Charles Frechon n’est pas le plus célèbre des impressionnistes. Peut-être parce qu’il n’a peint que 850 tableaux, ou parce qu’il n’avait pas la fibre commerciale, ou qu’il ne s’est jamais beaucoup déplacé. Un impressionniste qui n’est pas allé jusqu’à la mer, ça ne fait pas très sérieux. Jusqu’au 21 septembre 2008, le Musée des Beaux-Arts de Rouen présente une grande rétrospective de l’une des figures majeures de l’Ecole de Rouen.
Et l’on découvre un peintre qui vaut le détour. Et sans doute même un peu plus qu’un détour. Avec 80 tableaux et un ensembles de fusains, l’exposition replace Charles Frechon dans son époque. Né en 1856 à Blangy-sur-Bresle, mort en 1929 à Rouen, l’artiste étudie d’abord à l’école municipale de peinture de Rouen, puis à l’Académie Colarossi, à Paris, avant de revenir s’installer dans sa région natale.
Il donne dans le pointillisme, dans l’esprit de Seurat. Malgré l’opposition de la critique, Charles Frechon est soutenu par quelques galeristes locaux. Il rencontre le succès dans les années 1890, et dépasse alors le cercle des amateurs rouennais, séduisant de grands marchands parisiens, exposant au Salon de la Société des Artistes Indépendants, et rejoignant la Société Nationale des Beaux-Arts.

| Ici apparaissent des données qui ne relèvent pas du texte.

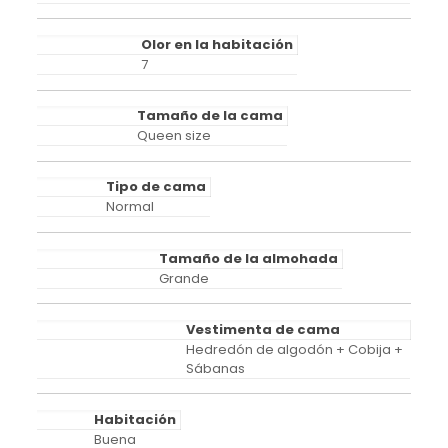
Olor en la habitación
7
Tamaño de la cama
Queen size
Tipo de cama
Normal
Tamaño de la almohada
Grande
Vestimenta de cama
Hedredón de algodón + Cobija +
Sábanas
Habitación
Buena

Expostion Charles Fréchon, jusqu’au 21 septembre 2008
MUSÉE DES BEAUX-ARTS DE ROUEN
Esplanade Marcel Duchamp
76000 ROUEN
Tél : 02 35 71 28 40
De 10h à 18h.
entrée: Plein tarif : 5 €.
Effectivement, très belle exposition. Détail du pointillisme sur certaines œuvres. Remercions au passage le CIC qui a redéployé sa stratégie de mécenat afin de rendre possible une nouvelle expo au musée des beaux arts de Rouen
très belle exposition, je me suis régalé, J’espérais depuis longtemps de voir plusieurs tableaux réunis de Charles Frechon.
merci pour cette exposition
Denis BERMONT
[...] ainsi que les deux expositions présentées actuellement : Bernard Ollier, Ombres heureuses et Charles Frechon. Le restaurant, le MBA sera exceptionnellement ouvert pendant cette soirée,sur réservation [...]
cet artiste me tient particulièrement à coeur, non seulement parce que c’est mon arrière grand-père (je suis le fils d’odile Frechon, fille d’etienne, fils de charles et de fanny carton) mais aussi parce qu’ il a su en tant que peintre mettre en valeur de simples paysages! La peinture n’a pas besoin de grands espaces indéchiffrés pour exprimer sereinement des sentiments simples, des vues de tous les jours.
Au passage, Ch. Frechon était ami de Monnet et ils se recevaient régulièrement à quièvreville. Je me souviens bien avoir lu il y a quelques années des lettres entre Monet à mon aieuil ou ils “s’envoyaient” des chers Frechon et des chers Monet tout en se vouvoyant. Domage que tant de proches de ma famille, n’aient pas joué le jeu en ne pretant pas pour cette exposition phare, leurs toiles, leurs courriers… ceci laisse la place pour une autre exposition, je l’espère!
Merci encore à la ville de Rouen, au musée des beaux arts et à François Lespinasse pour ce travail remarquable! j’attend encore une chose; que la ville de Rouen donne à un espace public, le nom de Charles Frechon, je lui en saurais gré.
Hervé Queinnec
Le pont Charles Frechon, ça aurait eu un autre ton, une autre touche, une autre couleur
Même si la peinture de Frechon est tout à fait charmante, bien entendu, force nous est de rappeler qu’un peintre rouennais a tout de même bien plus marqué l’histoire des Beaux Arts, mais qu’il est si peu honoré à Rouen que cela estomaque, et même, laisse abasourdis les touristes qui viennent ici honorer sa mémoire: Marcel Duchamp. Duchamp n’ayant droit qu’à une allée, ce brave monsieur Frechon, proportionnellement, on lui donnerait quoi?
Il y a une rue Fréchon, et même un arrêt de bus, à Mont-Saint-Aignan.
On peut supputer que Marcel Duchamp aurait préféré un arrêt de bus.
Une allée, ou plutôt une esplanade, c’est déjà pas mal pour un artiste… disons… ambigu.